As a living symbol of the alliance between spiritual and temporal power, the Cathedral occupies a place all its own in the French popular imagination. But despite being scene of coronations, in Reims, as well as the repository of the pomp and ceremony of all things royal – Te Deum, baptisms, and weddings – it did not survive the revolutionary period unscathed. In 1792, the interior of Notre-Dame de Paris was sacked, and the sculptures in the gallery of the Kings of Judah, deemed to represent the French dynasty, were decapitated.
Under the Empire, the building experienced its first rehabilitation. Napoleon was crowned Emperor at Notre Dame in 1804, and the cathedral’s forecourt was festooned with the flags of the regiments setting out in conquest of Europe. The coronation of Charles X in Reims on 29 May 1825 was a deeply symbolic event, the restoration of the rite itself seen as representing the rehabilitation of the monarchy. As in all mediaeval ceremonies, the cathedral was richly decorated, both the façade – decked out in troubadour-style blue –and the interior of the sanctuary.

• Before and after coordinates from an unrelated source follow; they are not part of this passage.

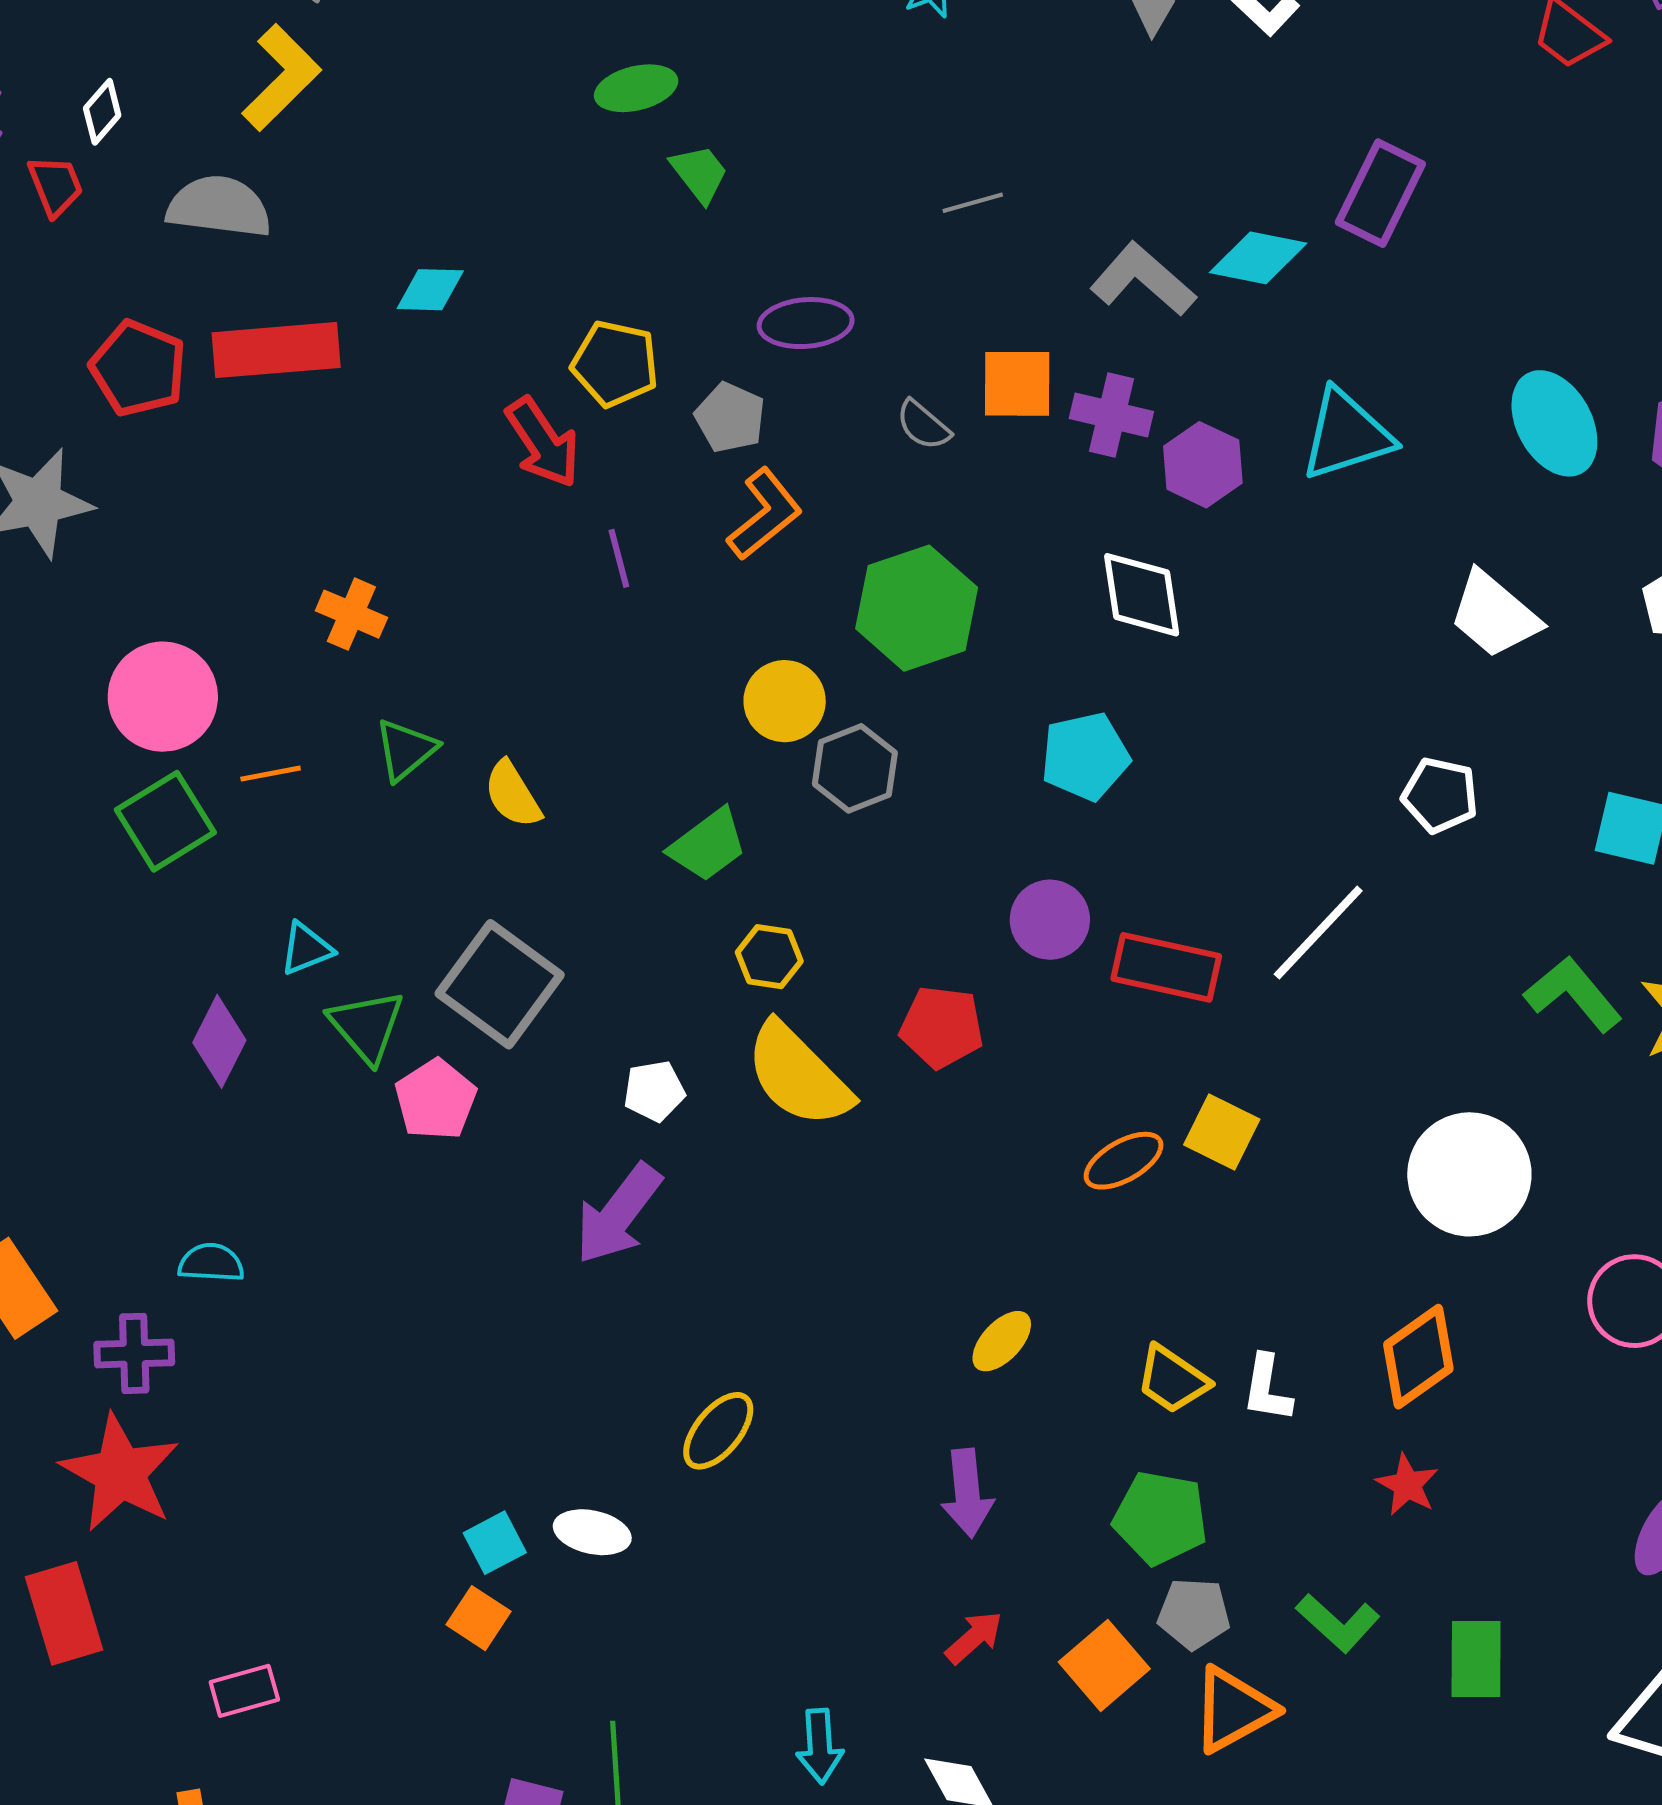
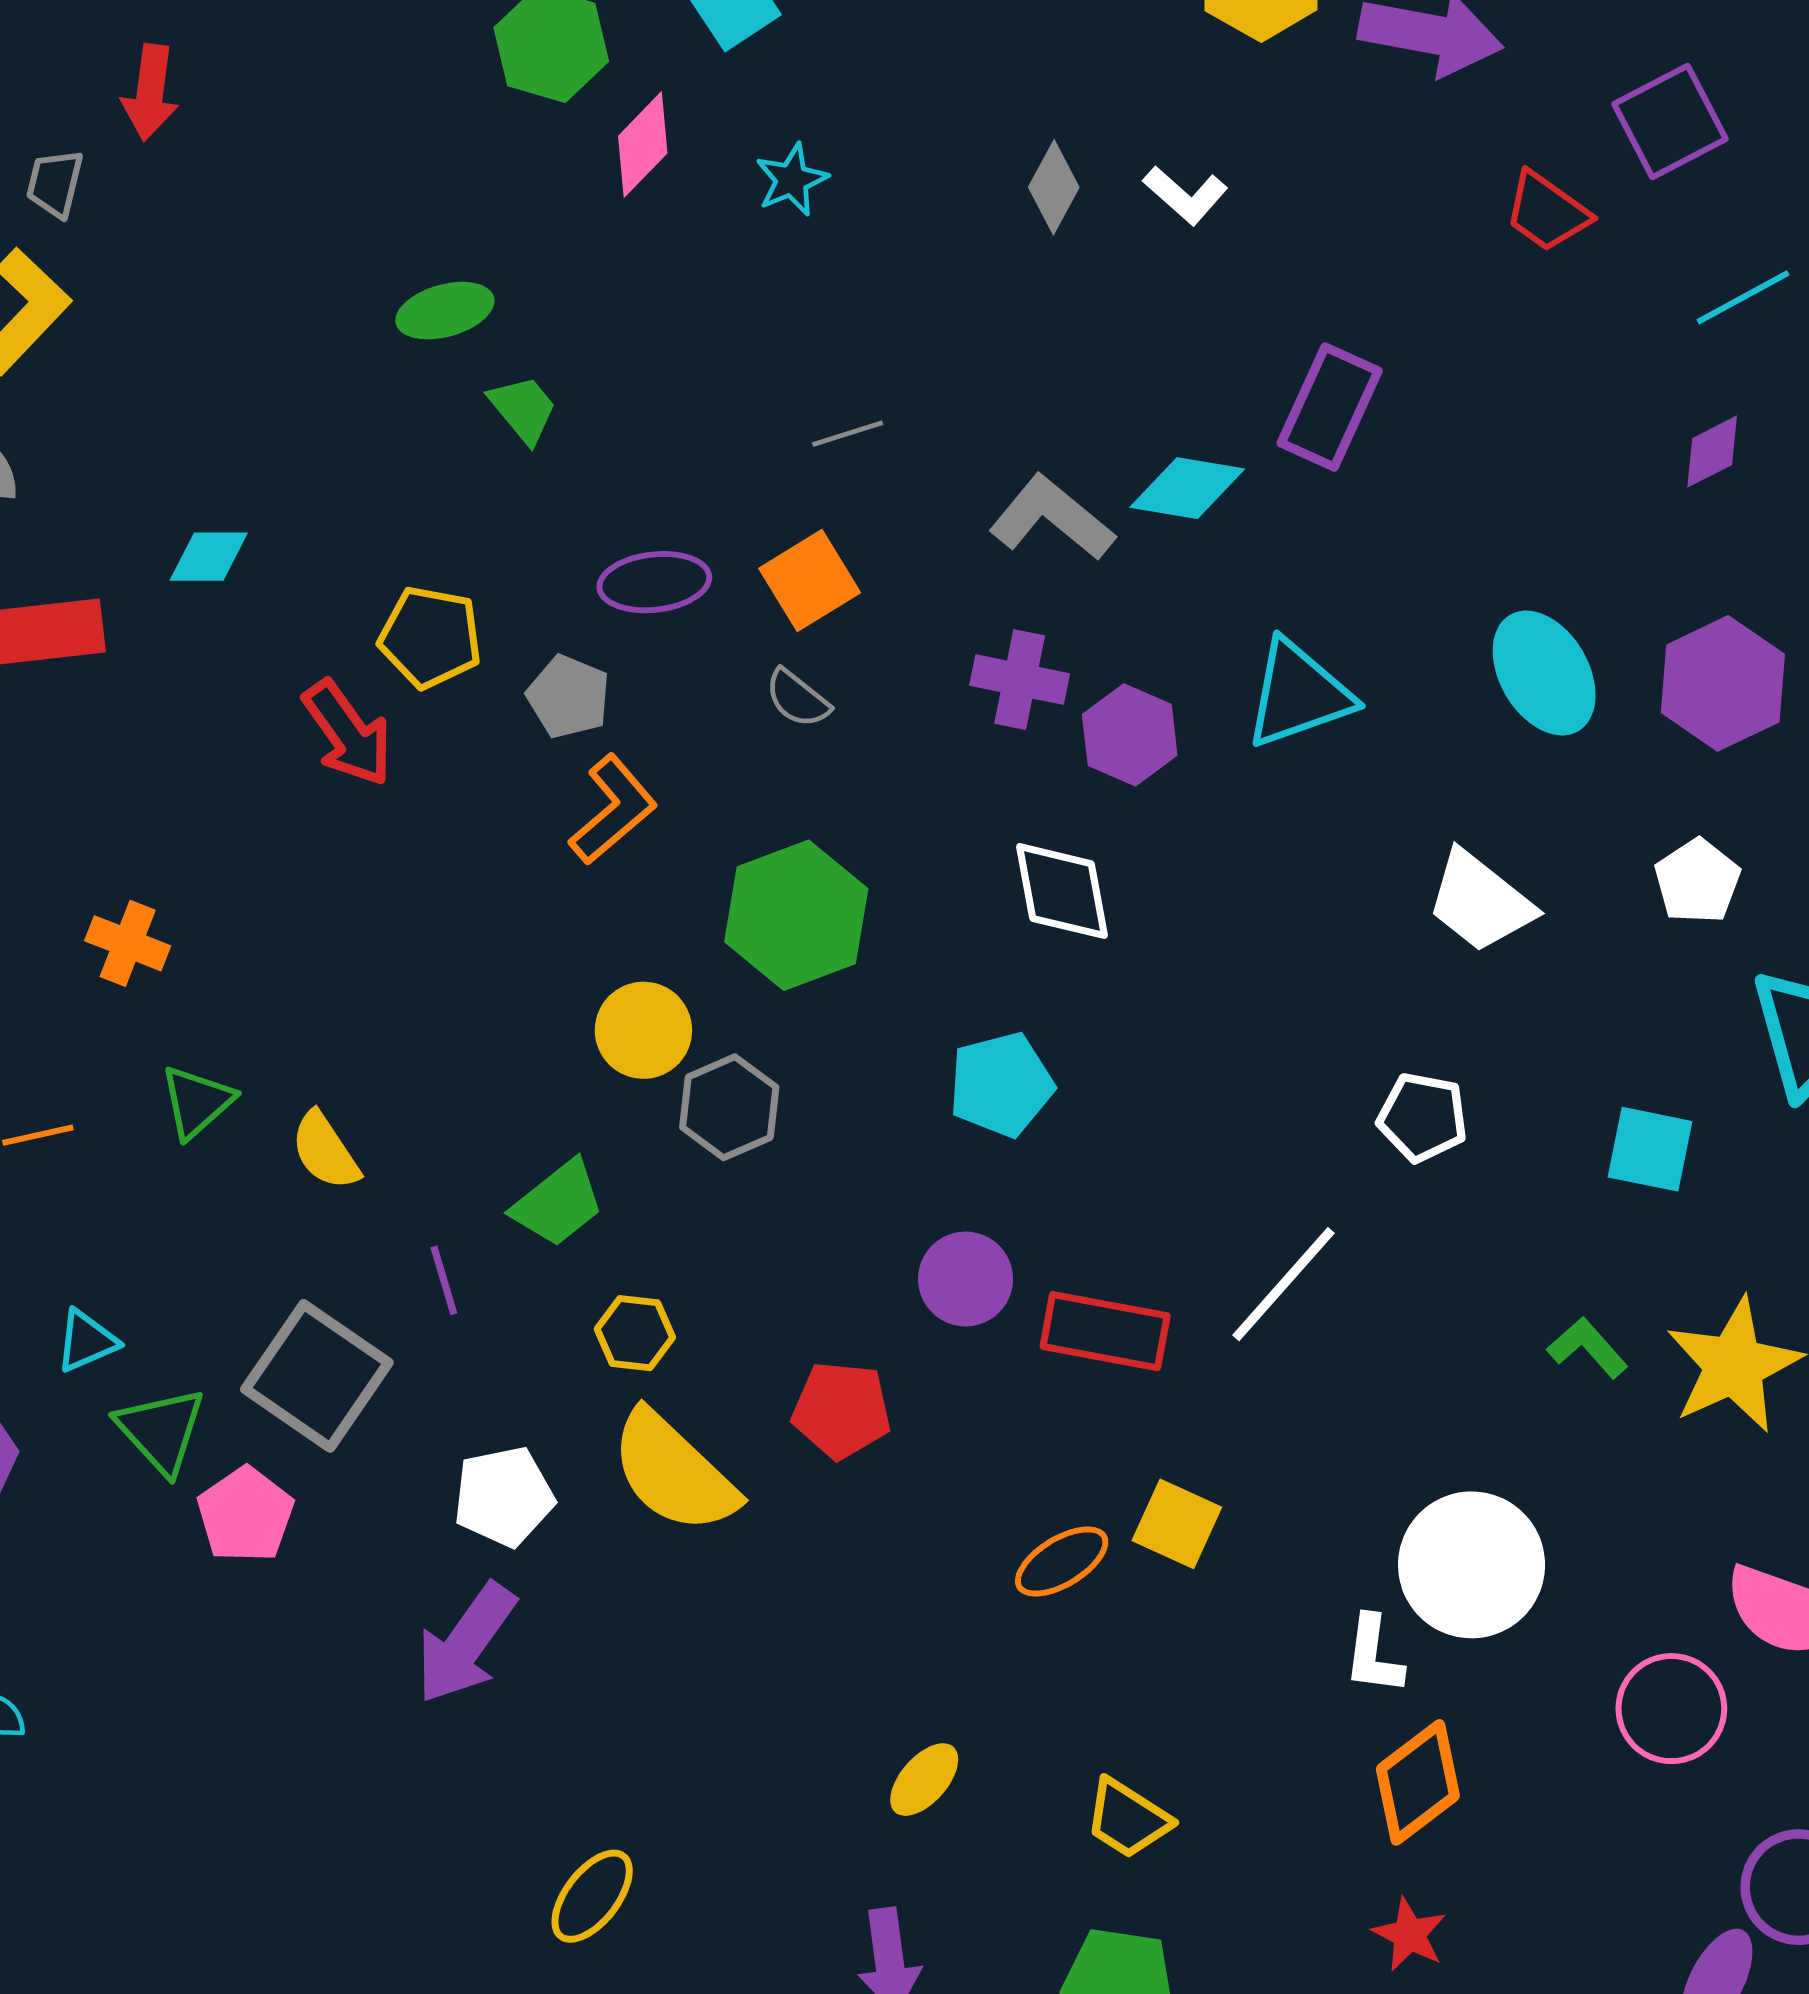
orange square: (1017, 384) -> (810, 580), moved, turned -30
purple line: (619, 558) -> (444, 1280), moved
green L-shape: (1573, 994) -> (1587, 1348), size x0.7
white pentagon: (654, 1091) -> (504, 1496), size x1.4
white L-shape: (1267, 1389) -> (1374, 1655), moved

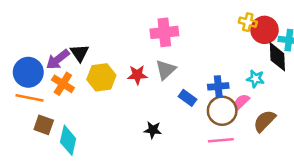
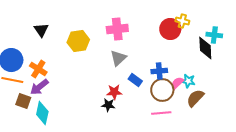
red circle: (264, 30) -> (170, 29), moved
black triangle: (80, 53) -> (41, 30), moved
purple arrow: (58, 59) -> (39, 87), moved
red star: (137, 75) -> (114, 92), moved
yellow hexagon: (101, 77) -> (78, 41), moved
cyan star: (256, 79) -> (188, 81), moved

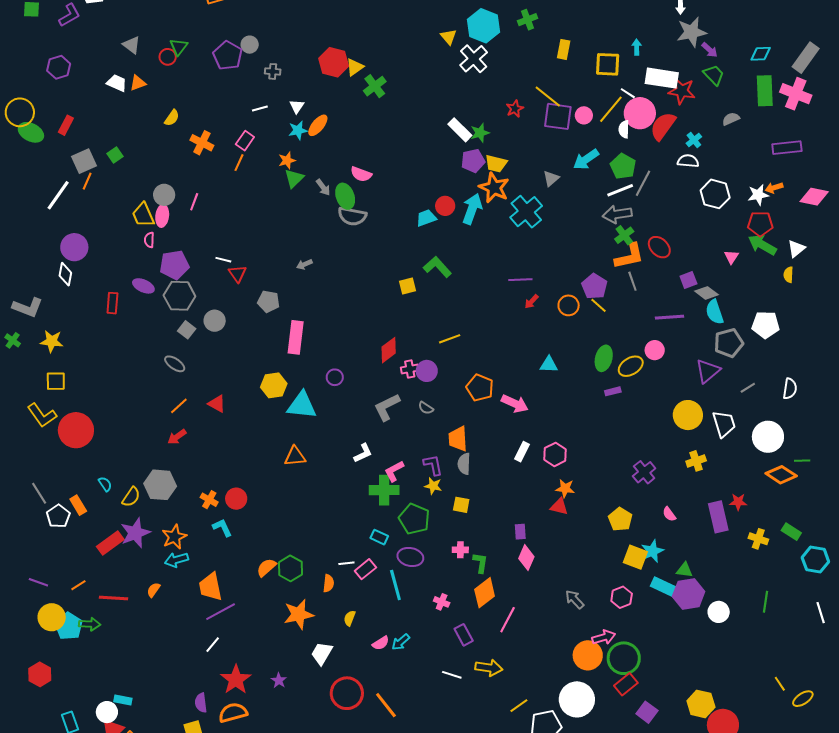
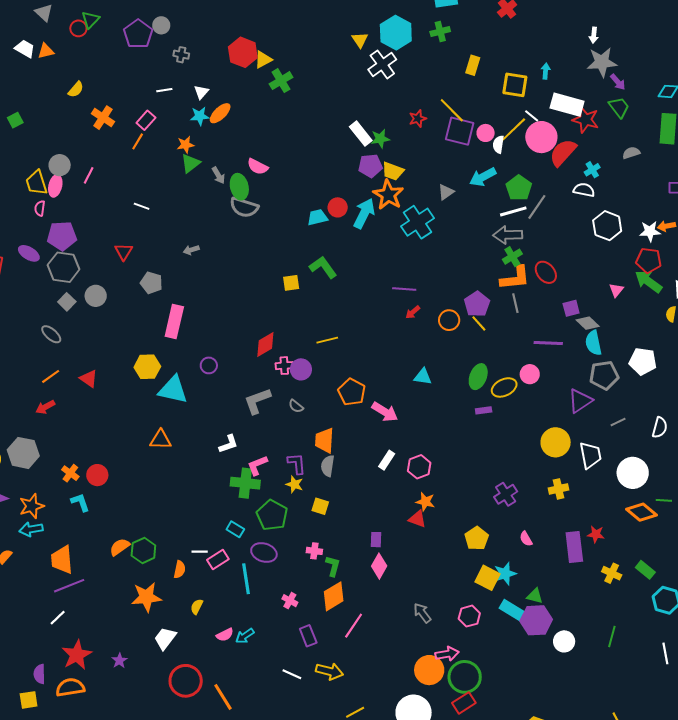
white semicircle: (624, 129) -> (498, 144), moved
white line: (223, 260) -> (142, 206), moved

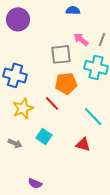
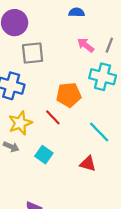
gray square: (61, 54) -> (33, 53), moved
gray arrow: (15, 143) -> (11, 147), moved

The Second Empire, then the Republic, made full use of the monument’s symbolic stature. But during these troubled times, the Cathedral took on yet another dimension: in 1795 Alexandre Lenoir of the Museum of French Monuments brought together all the statues and tombs saved from the iconoclastic wave: the Gothic atmosphere of the scene, frequented by so many artists and writers contributed to the rise of the Romantic sensibility and thus became a starting point for a reform of all the arts.